In sharp contrast with Aristotle, for whom desire for a good life, and hence an anticipatory representation of it, constitutes a necessary precondition for ethical activity, Hobbes advises us not to dwell much on those sorts of general ideas and focus instead on the particular desires implicit in the most mundane choices.  The very dynamics of desire mobilizes our senses and imagination, and it is this mobilization that we need to feel alive. This granted, felicity –he says- is nothing other than: “Continual success in obtaining those things which a man from time to time desireth, that is to say, continual prospering… (…) life itself is but motion, and can never be without desire, nor without fear, no more than without sense”[4].

While any Aristotelian philosopher would like to contest this characterization of life simply in terms of “motion”, the truth is that Hobbes’ approach represents an early modern philosophical legitimization of the activities leading to the development of the market and, ultimately, to the success of consumer societies. This account, at least in this respect, is not contested by the philosophers of the Scottish Enlightenment. Drawing on Hobbes words anyone could conclude that fostering desire is a way of fostering human life, and, likewise, increasing the ways of satisfying desire is a way of increasing all the felicity that man can expect in this life.
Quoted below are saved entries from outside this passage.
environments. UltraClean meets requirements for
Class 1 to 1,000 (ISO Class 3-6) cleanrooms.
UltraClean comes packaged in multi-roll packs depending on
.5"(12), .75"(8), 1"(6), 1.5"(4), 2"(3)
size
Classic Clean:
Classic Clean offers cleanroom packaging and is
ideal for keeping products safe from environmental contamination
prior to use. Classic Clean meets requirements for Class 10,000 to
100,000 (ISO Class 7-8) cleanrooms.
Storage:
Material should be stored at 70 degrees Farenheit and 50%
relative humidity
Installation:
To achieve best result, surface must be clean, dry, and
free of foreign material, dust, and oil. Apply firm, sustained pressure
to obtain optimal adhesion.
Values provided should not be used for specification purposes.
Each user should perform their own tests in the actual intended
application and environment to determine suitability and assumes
Now, how could we possibly object to this account? Once we have abandoned the ethico-political frame assumed by Aristotle, his crucial, qualitative distinction between the desire to live and the desire to live well is difficult to apply. Why should I limit my desires as long as they do not endanger anyone’s life? While one can still try to be individually temperate and sober, the reasons to be so would seem no longer supported by ideas of a common political good; while each can follow his desires according to his own subjective ideal of the imagination –as Kant would put it— there is no public reason strong enough to move me, to oblige me, in that direction. Within a Hobessian framework, as the one incorporated in our political system, the only possible ground for a common action in this regard would be the awareness that our physical lives were threatened by the ever growing desire.

Now, while this is perhaps the scenery some cultural critics are trying to unveil today, it is not entirely clear how to argue for it. Although we can certainly point at the fact that the acceleration of the dynamics of desire in one part of the world has a negative impact in another part of the world, this sort of argument rarely moves the individual agent who has more particular and possibly more pressing reasons for pursuing his or her desires, and is bound to experience any invitation to limit his expenses as an illegitimate limitation of his freedom.

Balance

While consumer society may be just a way of stressing the fact that we have come to express our selves increasingly through consumption acts –something which is not necessarily negative—, it is also true that it puts before our eyes certain ethical challenges of a global dimension. Are we perhaps facing the limits of a typically modern western approach to social and political life?  While the structure of ethical responsibilities in this regard is no clearer than the structure of globalization itself, the ethical perplexities we are facing certainly require deep reflection on our consumer practices. 

I am sure that our discussions here will enlighten this reflection.
 



[1] “Hence some persons are led to believe that getting wealth is the object of household management, and the whole idea of their lives is that they ought either to increase their money without limit, or at any rate not to lose it. The origin of this disposition in men is that they are intent upon living only, and not upon living well; and, as their desires are unlimited they also desire that the means of gratifying them should be without limit”. Pol. I, 9, 1257 b 15- 1258 a 16.

[2] See Aristotle, Nicomachean Ethics, V, 5.

[3] Hobbes, Th., Leviatán, Chapter 11, part 1, The English Works of Thomas Hobbes, ed. Sir William Molesworth, London: John Bohn, 1839, vol. III, Second Reprint 1966, Darmstadt: Scientia Verlag Aalen, p. 85.

[4] Hobbes, Leviatán, chapter 6, p. 51.